Michele’s also a survivor of trauma — a life-threatening reaction to a medication when she was thirteen — as well as a certified life coach. With Your Life After Trauma, she has created a results-oriented self-coaching program that focuses on the identity crisis caused by longing to live without the continual shadow of fear.
Rosenthal directs Your Life After Trauma to all survivors of trauma — both single incident traumas like her medical trauma, as well as complex traumas like my childhood abuse. She tailors the book’s many exercises to those who are trying to reclaim their old selves as well as those trying to invent themselves anew. And although I believe there are important differences between single incident, chronic, and complex traumas, just as all people and cultures respond differently to traumatic experiences, I do believe there is a universal experience of loss following trauma. And especially in the West, addressing the ensuing identity crisis can be an effective way of working through the sense of loss, along with the continual fear that something traumatic will happen again. (This type of fear often causes a foreshortened sense of the future.)

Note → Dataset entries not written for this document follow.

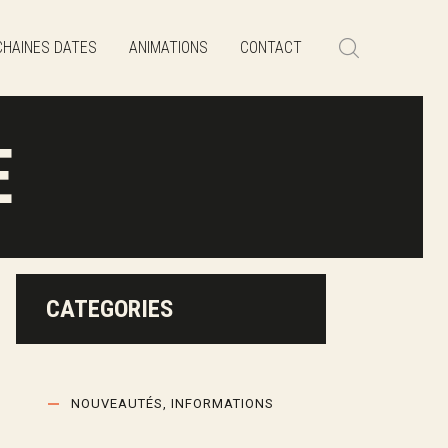
HAINES DATES
ANIMATIONS
CONTACT
E
CATEGORIES
NOUVEAUTÉS, INFORMATIONS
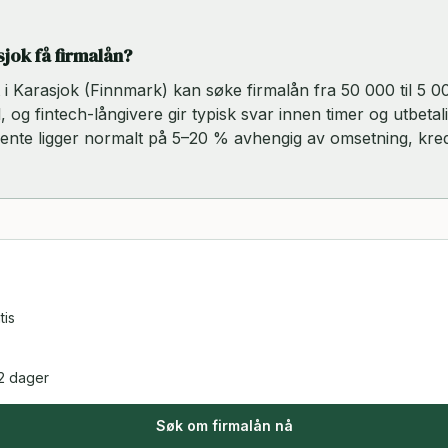
sjok få firmalån?
rt i Karasjok (Finnmark) kan søke firmalån fra 50 000 til 5 
, og fintech-långivere gir typisk svar innen timer og utbetal
rente ligger normalt på 5–20 % avhengig av omsetning, kred
tis
2 dager
Søk om firmalån nå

Your Life After Trauma delivers a full program that integrates current knowledge about the neurobiological effects of trauma with life coaching and visualization practices. The exercises in Your Life After Trauma are a combination of active imagination, meditation, and journaling. Rosenthal emphasizes changing one’s beliefs, although her exercises address the body, emotions, and the imagination to create an integrative approach. Throughout the book, she shares from her personal experiences and from the work she has done as a life coach with trauma survivors. She gives clear explanations of the exercises as well as for the reasoning behind her program. Her writing is accessible and enjoyable to read.
Although the book can be gone through quickly, completing the exercises is a significant time investment. This may seem like a draw back, but I think it’s one of the book’s strengths. If we go back to Hebb’s postulate— ‘neurons that fire together wire together’ — then it follows that one of the best ways to create enduring change is to continually practice the skills you want to acquire. For trauma survivors, this means finding ways dailyto replace traumatic stress reactions with states of happiness, peacefulness, and hope. This takes lots of exercises, and lots of days, but the efforts are worth the outcome.
I would also recommend Your Life After Trauma as adjunct to treatment provided by trauma-focused psychotherapists and other practitioners. Exercises can be selected based on what aspects of recovery a client is addressing and become the basis for meaningful discussions in session. Furthermore, especially in the treatment of trauma, homework is a way for clients to support gains between appointments.
Crisis in identity is a significant setback for many people following trauma, often occurring with debilitating shame and low self-worth. Your Life After Trauma not only provides a comprehensive approach to reclaiming or remaking identity following trauma, it fills a void in the literature on a central, but sometimes neglected aspect of recovery.